What the exercise asks>
Below are some records; each one is to be set down again exactly.

Dataset entries>
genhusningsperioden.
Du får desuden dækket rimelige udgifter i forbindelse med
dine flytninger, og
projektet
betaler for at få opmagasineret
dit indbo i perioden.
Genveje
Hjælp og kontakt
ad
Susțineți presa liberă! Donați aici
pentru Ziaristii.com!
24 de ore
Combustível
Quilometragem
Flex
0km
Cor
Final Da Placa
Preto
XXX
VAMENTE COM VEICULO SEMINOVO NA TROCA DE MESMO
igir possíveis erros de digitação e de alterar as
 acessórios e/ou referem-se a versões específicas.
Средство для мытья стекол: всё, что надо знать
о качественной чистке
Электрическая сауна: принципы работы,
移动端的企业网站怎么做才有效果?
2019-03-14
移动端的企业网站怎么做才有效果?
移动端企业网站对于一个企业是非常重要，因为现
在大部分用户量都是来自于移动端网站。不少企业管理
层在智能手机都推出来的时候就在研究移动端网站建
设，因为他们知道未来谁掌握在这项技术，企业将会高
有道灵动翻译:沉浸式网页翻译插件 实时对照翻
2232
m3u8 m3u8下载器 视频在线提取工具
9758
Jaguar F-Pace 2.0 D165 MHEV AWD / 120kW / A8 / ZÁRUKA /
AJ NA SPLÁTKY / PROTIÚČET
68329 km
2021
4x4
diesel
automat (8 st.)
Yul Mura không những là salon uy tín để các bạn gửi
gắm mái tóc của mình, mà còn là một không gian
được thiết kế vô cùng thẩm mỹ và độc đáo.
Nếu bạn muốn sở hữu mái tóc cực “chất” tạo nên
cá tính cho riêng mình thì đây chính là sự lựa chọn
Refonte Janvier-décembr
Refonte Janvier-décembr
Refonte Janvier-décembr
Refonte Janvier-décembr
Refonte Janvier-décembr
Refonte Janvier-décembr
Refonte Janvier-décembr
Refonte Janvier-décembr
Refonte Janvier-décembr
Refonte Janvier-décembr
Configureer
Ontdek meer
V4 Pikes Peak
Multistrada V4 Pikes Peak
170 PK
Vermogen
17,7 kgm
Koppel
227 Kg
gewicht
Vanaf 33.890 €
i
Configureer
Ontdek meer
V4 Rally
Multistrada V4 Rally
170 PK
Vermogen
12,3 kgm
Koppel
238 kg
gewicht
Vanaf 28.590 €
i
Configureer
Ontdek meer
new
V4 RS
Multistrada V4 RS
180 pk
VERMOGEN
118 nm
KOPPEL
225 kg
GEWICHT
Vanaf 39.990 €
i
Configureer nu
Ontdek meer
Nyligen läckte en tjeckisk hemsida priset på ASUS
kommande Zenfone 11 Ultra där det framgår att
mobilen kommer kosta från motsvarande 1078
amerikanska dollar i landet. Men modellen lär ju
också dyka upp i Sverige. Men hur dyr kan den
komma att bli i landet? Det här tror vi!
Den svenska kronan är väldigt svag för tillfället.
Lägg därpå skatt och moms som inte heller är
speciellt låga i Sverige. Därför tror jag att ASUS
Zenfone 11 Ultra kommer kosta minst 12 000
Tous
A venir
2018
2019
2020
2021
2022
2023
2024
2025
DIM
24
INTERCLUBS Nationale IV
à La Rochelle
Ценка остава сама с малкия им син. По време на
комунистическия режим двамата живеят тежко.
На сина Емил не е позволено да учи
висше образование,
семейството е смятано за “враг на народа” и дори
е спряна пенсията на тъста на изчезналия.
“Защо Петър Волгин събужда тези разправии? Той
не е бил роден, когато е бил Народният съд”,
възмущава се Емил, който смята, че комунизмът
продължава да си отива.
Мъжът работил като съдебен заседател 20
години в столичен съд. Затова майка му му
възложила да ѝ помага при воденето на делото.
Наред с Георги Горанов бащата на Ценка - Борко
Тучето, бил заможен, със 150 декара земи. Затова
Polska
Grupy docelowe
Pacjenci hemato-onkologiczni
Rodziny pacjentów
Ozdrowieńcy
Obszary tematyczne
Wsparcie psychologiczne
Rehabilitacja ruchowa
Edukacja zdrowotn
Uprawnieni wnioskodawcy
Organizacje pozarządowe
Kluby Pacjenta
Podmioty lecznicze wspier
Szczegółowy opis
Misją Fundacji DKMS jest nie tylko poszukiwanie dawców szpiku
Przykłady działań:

Written solution>
genhusningsperioden.
Du får desuden dækket rimelige udgifter i forbindelse med
dine flytninger, og
projektet
betaler for at få opmagasineret
dit indbo i perioden.
Genveje
Hjælp og kontakt
ad
Susțineți presa liberă! Donați aici
pentru Ziaristii.com!
24 de ore
Combustível
Quilometragem
Flex
0km
Cor
Final Da Placa
Preto
XXX
VAMENTE COM VEICULO SEMINOVO NA TROCA DE MESMO
igir possíveis erros de digitação e de alterar as
 acessórios e/ou referem-se a versões específicas.
Средство для мытья стекол: всё, что надо знать
о качественной чистке
Электрическая сауна: принципы работы,
移动端的企业网站怎么做才有效果?
2019-03-14
移动端的企业网站怎么做才有效果?
移动端企业网站对于一个企业是非常重要，因为现
在大部分用户量都是来自于移动端网站。不少企业管理
层在智能手机都推出来的时候就在研究移动端网站建
设，因为他们知道未来谁掌握在这项技术，企业将会高
有道灵动翻译:沉浸式网页翻译插件 实时对照翻
2232
m3u8 m3u8下载器 视频在线提取工具
9758
Jaguar F-Pace 2.0 D165 MHEV AWD / 120kW / A8 / ZÁRUKA /
AJ NA SPLÁTKY / PROTIÚČET
68329 km
2021
4x4
diesel
automat (8 st.)
Yul Mura không những là salon uy tín để các bạn gửi
gắm mái tóc của mình, mà còn là một không gian
được thiết kế vô cùng thẩm mỹ và độc đáo.
Nếu bạn muốn sở hữu mái tóc cực “chất” tạo nên
cá tính cho riêng mình thì đây chính là sự lựa chọn
Refonte Janvier-décembr
Refonte Janvier-décembr
Refonte Janvier-décembr
Refonte Janvier-décembr
Refonte Janvier-décembr
Refonte Janvier-décembr
Refonte Janvier-décembr
Refonte Janvier-décembr
Refonte Janvier-décembr
Refonte Janvier-décembr
Configureer
Ontdek meer
V4 Pikes Peak
Multistrada V4 Pikes Peak
170 PK
Vermogen
17,7 kgm
Koppel
227 Kg
gewicht
Vanaf 33.890 €
i
Configureer
Ontdek meer
V4 Rally
Multistrada V4 Rally
170 PK
Vermogen
12,3 kgm
Koppel
238 kg
gewicht
Vanaf 28.590 €
i
Configureer
Ontdek meer
new
V4 RS
Multistrada V4 RS
180 pk
VERMOGEN
118 nm
KOPPEL
225 kg
GEWICHT
Vanaf 39.990 €
i
Configureer nu
Ontdek meer
Nyligen läckte en tjeckisk hemsida priset på ASUS
kommande Zenfone 11 Ultra där det framgår att
mobilen kommer kosta från motsvarande 1078
amerikanska dollar i landet. Men modellen lär ju
också dyka upp i Sverige. Men hur dyr kan den
komma att bli i landet? Det här tror vi!
Den svenska kronan är väldigt svag för tillfället.
Lägg därpå skatt och moms som inte heller är
speciellt låga i Sverige. Därför tror jag att ASUS
Zenfone 11 Ultra kommer kosta minst 12 000
Tous
A venir
2018
2019
2020
2021
2022
2023
2024
2025
DIM
24
INTERCLUBS Nationale IV
à La Rochelle
Ценка остава сама с малкия им син. По време на
комунистическия режим двамата живеят тежко.
На сина Емил не е позволено да учи
висше образование,
семейството е смятано за “враг на народа” и дори
е спряна пенсията на тъста на изчезналия.
“Защо Петър Волгин събужда тези разправии? Той
не е бил роден, когато е бил Народният съд”,
възмущава се Емил, който смята, че комунизмът
продължава да си отива.
Мъжът работил като съдебен заседател 20
години в столичен съд. Затова майка му му
възложила да ѝ помага при воденето на делото.
Наред с Георги Горанов бащата на Ценка - Борко
Тучето, бил заможен, със 150 декара земи. Затова
Polska
Grupy docelowe
Pacjenci hemato-onkologiczni
Rodziny pacjentów
Ozdrowieńcy
Obszary tematyczne
Wsparcie psychologiczne
Rehabilitacja ruchowa
Edukacja zdrowotn
Uprawnieni wnioskodawcy
Organizacje pozarządowe
Kluby Pacjenta
Podmioty lecznicze wspier
Szczegółowy opis
Misją Fundacji DKMS jest nie tylko poszukiwanie dawców szpiku
Przykłady działań:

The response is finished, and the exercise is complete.